Published September 21, 2021 | Version v3
Dataset Open

Dataset of limericks for computational poetics

  • 1. Dartmouth College
  • 2. Indiana University
  • 3. University of Connecticut


Herein is a data set comprising 98k limericks scraped from the The Omnificent English Dictionary In Limerick Form - OEDILF. It is a subset of the full data set, filtered to pass a basic test of standard limerick form (i.e., ensuring five lines, no emojis, no symbols). Each limerick was written by a human contributor whose work has passed through a rigorous moderation. This dataset is released alongside two companion papers: "BPoMP: The Benchmark of Poetic Minimal Pairs – Limericks, Rhyme, and Narrative Coherence" (Abdibayev, Riddell, Rockmore, RANLP 2021) and "Automating the Detection of Poetic Features: The Limerick as Model Organism" (Abdibayev, Riddell, Igarashi, Rockmore, SIGHUM 2021). The dataset is primarily released for use by NLP researchers interested in studying formal structure of poetry and more generally, interested in computational poetics.
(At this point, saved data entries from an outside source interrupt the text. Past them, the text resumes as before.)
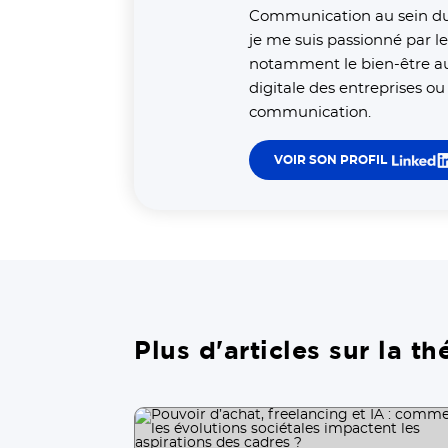
Communication au sein du
je me suis passionné par l
notamment le bien-être au t
digitale des entreprises ou
communication.
VOIR SON PROFIL
Plus d'articles sur la 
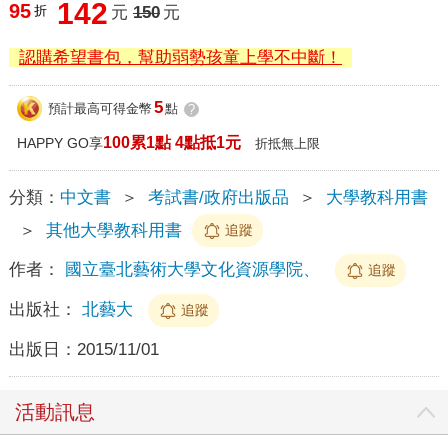
142
95
折
元
150
元
認購希望書包，幫助弱勢孩童上學不中斷！
5
預計最高可得金幣
點
?
100累1點 4點抵1元
HAPPY GO享
折抵無上限
分類：
中文書
＞
考試書/政府出版品
＞
大學教科用書
＞
其他大學教科用書
追蹤
作者：
國立臺北藝術大學文化資源學院、
追蹤
出版社：
北藝大
追蹤
出版日：
2015/11/01
活動訊息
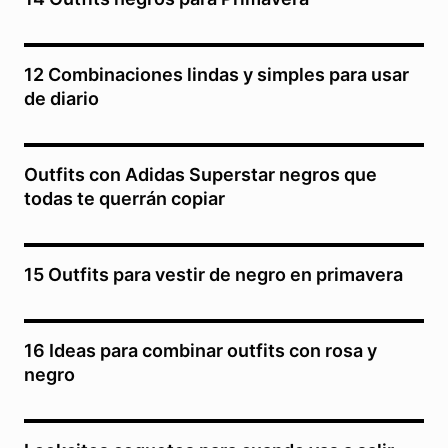
12 Combinaciones lindas y simples para usar
de diario
Outfits con Adidas Superstar negros que
todas te querrán copiar
15 Outfits para vestir de negro en primavera
16 Ideas para combinar outfits con rosa y
negro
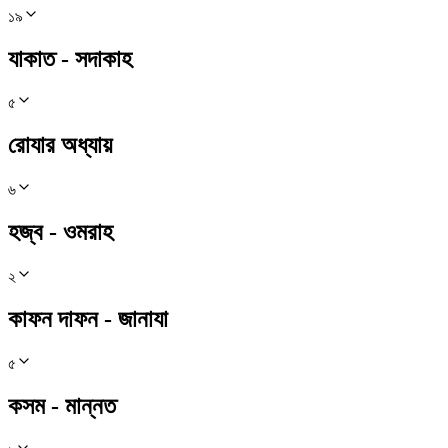
১৯
যাকাত - সদাকাহ
৫
রোযার অধ্যায়
৬
হজ্ব - ওমরাহ
২
কাফন দাফন - জানাযা
৫
কসম - মান্নত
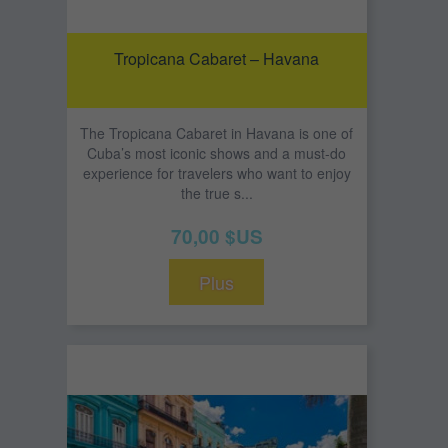
Tropicana Cabaret – Havana
The Tropicana Cabaret in Havana is one of
Cuba’s most iconic shows and a must-do
experience for travelers who want to enjoy
the true s...
70,00 $US
Plus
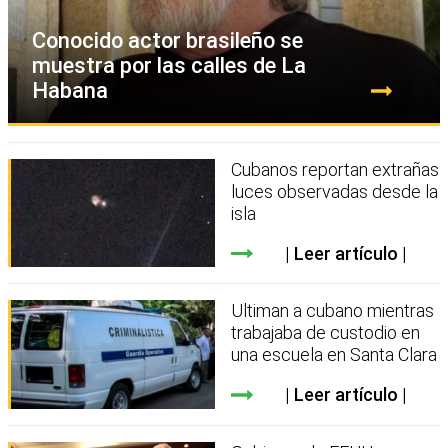
Conocido actor brasileño se
muestra por las calles de La
Habana
Cubanos reportan extrañas
luces observadas desde la
isla
Leer artículo
Ultiman a cubano mientras
trabajaba de custodio en
una escuela en Santa Clara
Leer artículo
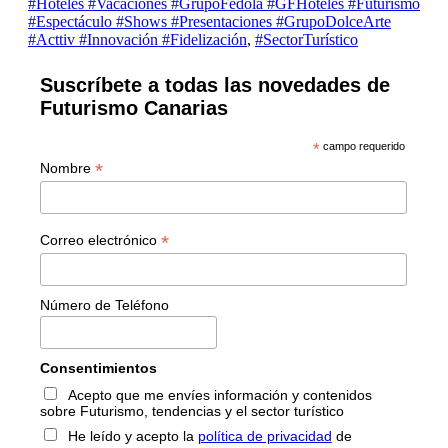
#Hoteles #Vacaciones #GrupoFedola #GFHoteles #Futurismo
#Espectáculo #Shows #Presentaciones #GrupoDolceArte
#Acttiv #Innovación #Fidelización
,
#SectorTurístico
Suscríbete a todas las novedades de
Futurismo Canarias
*
campo requerido
*
Nombre
*
Correo electrónico
Número de Teléfono
Consentimientos
Acepto que me envíes información y contenidos
sobre Futurismo, tendencias y el sector turístico
He leído y acepto la
política de privacidad
de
Each limerick is accompanied by metadata: author information, id within the website and "is_limerick" field, which denotes if limerick was recognized by our custom filter that was built to check for formal limerick properties (this tagging was a goal of the SIGHUM paper and reflects the results reported there - see the paper for details). Thus, if "is_limerick"=True this is a true positive,  "is_limerick"=False is (almost surely) a false negative. We identify 70% of these as limericks and provide the tagging as a benchmark for the community to improve upon. With these considerations in mind we hope that NLP community will use this dataset to study poetical knowledge of language models trained on large corpora as many of their properties still remain a mystery to the community at large. We are excited for the possibilities ahead!

UPDATE: we released a new version of our dataset that contains all of the limericks that we planned to publish. Previous version (v2) was created using code that contained a bug which in turn lowered the number of available limericks.